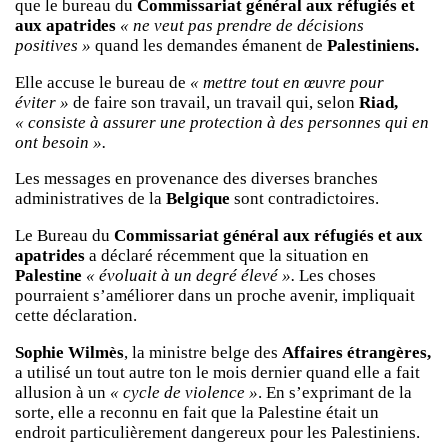
que le bureau du
Commissariat général aux réfugiés et
aux apatrides
« ne veut pas prendre de décisions
positives »
quand les demandes émanent de
Palestiniens.
Elle accuse le bureau de
« mettre tout en œuvre pour
éviter »
de faire son travail, un travail qui, selon
Riad,
« consiste à assurer une protection à des personnes qui en
ont besoin ».
Les messages en provenance des diverses branches
administratives de la
Belgique
sont contradictoires.
Le Bureau du
Commissariat général aux réfugiés et aux
apatrides
a déclaré récemment que la situation en
Palestine
« évoluait à un degré élevé ».
Les choses
pourraient s’améliorer dans un proche avenir, impliquait
cette déclaration.
Sophie Wilmès
, la ministre belge des
Affaires étrangères,
a utilisé un tout autre ton le mois dernier quand elle a fait
allusion à un
« cycle de violence »
. En s’exprimant de la
sorte, elle a reconnu en fait que la Palestine était un
endroit particulièrement dangereux pour les Palestiniens.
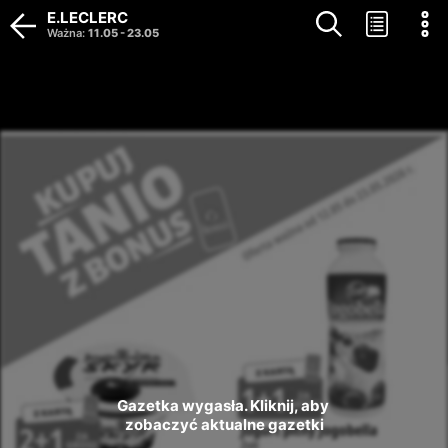
E.LECLERC
Ważna
:
11.05
-
23.05
Gazetka wygasła. Kliknij, aby 
zobaczyć aktualne gazetki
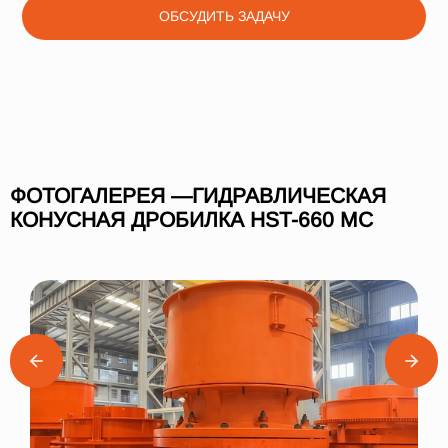
ОБСУДИТЬ ЗАДАЧУ
ФОТОГАЛЕРЕЯ —ГИДРАВЛИЧЕСКАЯ
КОНУСНАЯ ДРОБИЛКА HST-660 МC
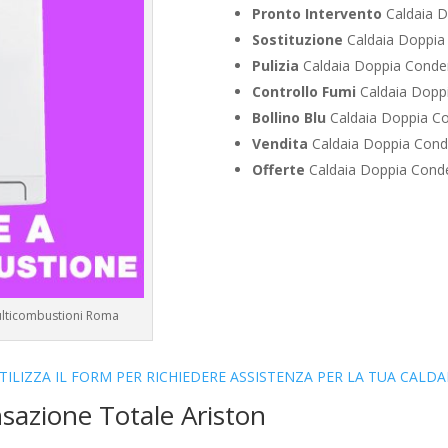
Pronto Intervento
Caldaia D
Sostituzione
Caldaia Doppia
Pulizia
Caldaia Doppia Conden
Controllo Fumi
Caldaia Doppi
Bollino Blu
Caldaia Doppia Co
Vendita
Caldaia Doppia Cond
Offerte
Caldaia Doppia Conde
Multicombustioni Roma
TILIZZA IL FORM PER RICHIEDERE ASSISTENZA PER LA TUA CALDA
sazione Totale Ariston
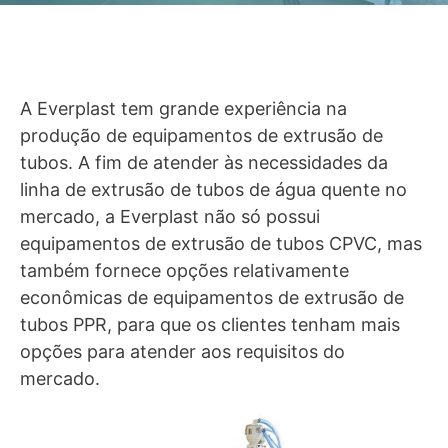
A Everplast tem grande experiência na
produção de equipamentos de extrusão de
tubos. A fim de atender às necessidades da
linha de extrusão de tubos de água quente no
mercado, a Everplast não só possui
equipamentos de extrusão de tubos CPVC, mas
também fornece opções relativamente
econômicas de equipamentos de extrusão de
tubos PPR, para que os clientes tenham mais
opções para atender aos requisitos do
mercado.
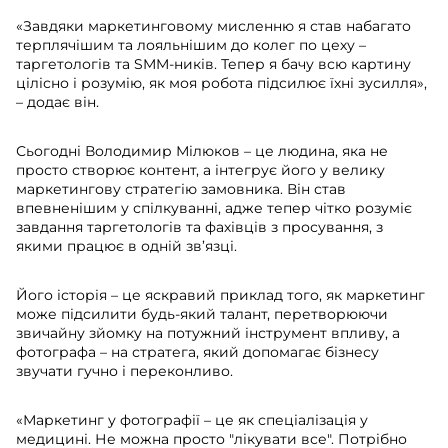
«Завдяки маркетинговому мисленню я став набагато
терплячішим та лояльнішим до колег по цеху –
таргетологів та SMM-ників. Тепер я бачу всю картину
цілісно і розумію, як моя робота підсилює їхні зусилля»,
– додає він.
Сьогодні Володимир Мілюков – це людина, яка не
просто створює контент, а інтегрує його у велику
маркетингову стратегію замовника. Він став
впевненішим у спілкуванні, адже тепер чітко розуміє
завдання таргетологів та фахівців з просування, з
якими працює в одній зв’язці.
Його історія – це яскравий приклад того, як маркетинг
може підсилити будь-який талант, перетворюючи
звичайну зйомку на потужний інструмент впливу, а
фотографа – на стратега, який допомагає бізнесу
звучати гучно і переконливо.
«Маркетинг у фотографії – це як спеціалізація у
медицині. Не можна просто "лікувати все". Потрібно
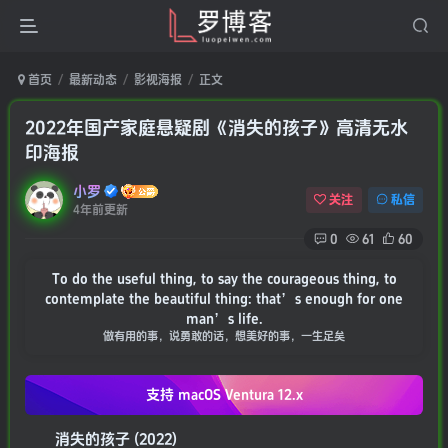
首页
最新动态
影视海报
正文
2022年国产家庭悬疑剧《消失的孩子》高清无水
印海报
小罗
关注
私信
4年前更新
0
61
60
To do the useful thing, to say the courageous thing, to
contemplate the beautiful thing: that’s enough for one
man’s life.
做有用的事，说勇敢的话，想美好的事，一生足矣
支持 macOS
Ventura 12.x
消失的孩子 (2022)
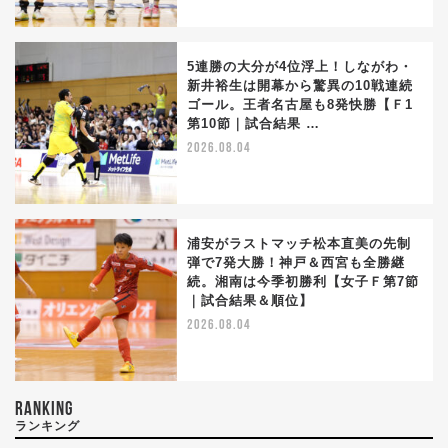
5連勝の大分が4位浮上！しながわ・
新井裕生は開幕から驚異の10戦連続
ゴール。王者名古屋も8発快勝【Ｆ1
第10節｜試合結果 …
2026.08.04
浦安がラストマッチ松本直美の先制
弾で7発大勝！神戸＆西宮も全勝継
続。湘南は今季初勝利【女子Ｆ第7節
｜試合結果＆順位】
2026.08.04
RANKING
ランキング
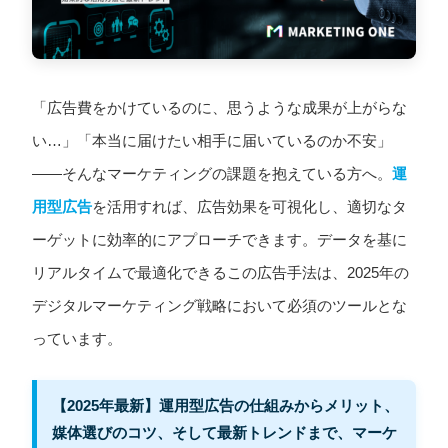
「広告費をかけているのに、思うような成果が上がらな
い…」「本当に届けたい相手に届いているのか不安」
——そんなマーケティングの課題を抱えている方へ。
運
用型広告
を活用すれば、広告効果を可視化し、適切なタ
ーゲットに効率的にアプローチできます。データを基に
リアルタイムで最適化できるこの広告手法は、2025年の
デジタルマーケティング戦略において必須のツールとな
っています。
【2025年最新】運用型広告の仕組みからメリット、
媒体選びのコツ、そして最新トレンドまで、マーケ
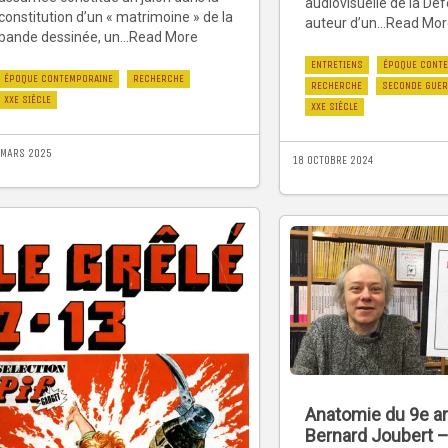
audiovisuelle de la Dé
constitution d’un « matrimoine » de la
auteur d’un...Read Mo
bande dessinée, un...Read More
ENTRETIENS
ÉPOQUE CONT
ÉPOQUE CONTEMPORAINE
RECHERCHE
RECHERCHE
SECONDE GUER
XXE SIÈCLE
XXE SIÈCLE
 MARS 2025
18 OCTOBRE 2024
Anatomie du 9e ar
Bernard Joubert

——————

### Assigned task
Please copy each line of the records above in which the word "tout" can be found.

### Answer box
« mettre tout en œuvre pour
a utilisé un tout autre ton le mois dernier quand elle a fait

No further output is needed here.